Top of SOURCE DATA

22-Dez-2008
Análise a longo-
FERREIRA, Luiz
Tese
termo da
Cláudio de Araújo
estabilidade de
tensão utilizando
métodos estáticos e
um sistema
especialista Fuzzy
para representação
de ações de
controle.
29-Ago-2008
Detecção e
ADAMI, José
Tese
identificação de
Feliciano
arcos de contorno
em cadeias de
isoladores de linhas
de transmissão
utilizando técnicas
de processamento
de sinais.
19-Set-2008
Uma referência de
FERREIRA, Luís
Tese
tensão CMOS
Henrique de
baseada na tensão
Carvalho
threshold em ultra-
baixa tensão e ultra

Bottom of SOURCE DATA
Top of SOURCE DATA

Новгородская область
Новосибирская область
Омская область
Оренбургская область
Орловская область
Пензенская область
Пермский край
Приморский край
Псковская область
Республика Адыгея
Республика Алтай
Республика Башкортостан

Bottom of SOURCE DATA
Top of SOURCE DATA

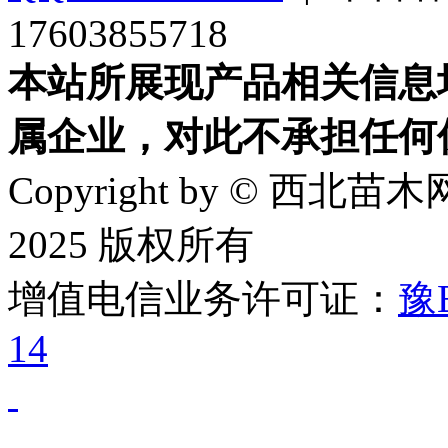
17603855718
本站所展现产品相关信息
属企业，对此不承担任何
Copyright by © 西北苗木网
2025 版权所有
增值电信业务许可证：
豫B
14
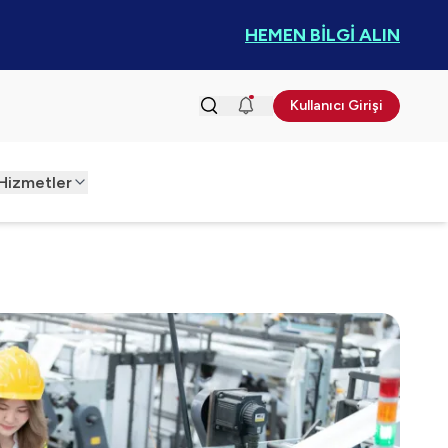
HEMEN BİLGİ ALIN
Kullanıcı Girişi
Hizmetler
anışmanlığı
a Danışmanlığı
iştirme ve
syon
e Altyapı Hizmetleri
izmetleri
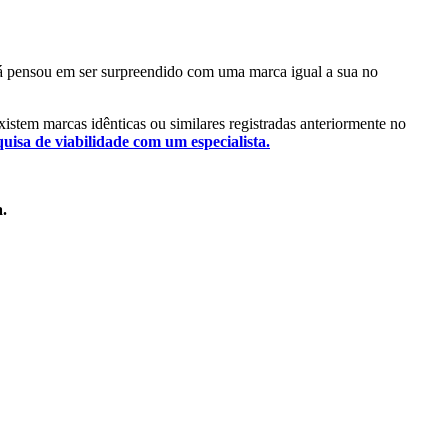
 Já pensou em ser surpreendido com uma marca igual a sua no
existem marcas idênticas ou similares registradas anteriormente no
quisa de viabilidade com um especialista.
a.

Bottom of SOURCE DATA

After locating the line holding "de processamento" above, output exactly that line and every line after it through the line holding "baixa tensão e ultra". Include nothing else.

▶ _RESPONSE TO THE EXERCISE_:
de processamento
de sinais.
19-Set-2008
Uma referência de
FERREIRA, Luís
Tese
tensão CMOS
Henrique de
baseada na tensão
Carvalho
threshold em ultra-
baixa tensão e ultra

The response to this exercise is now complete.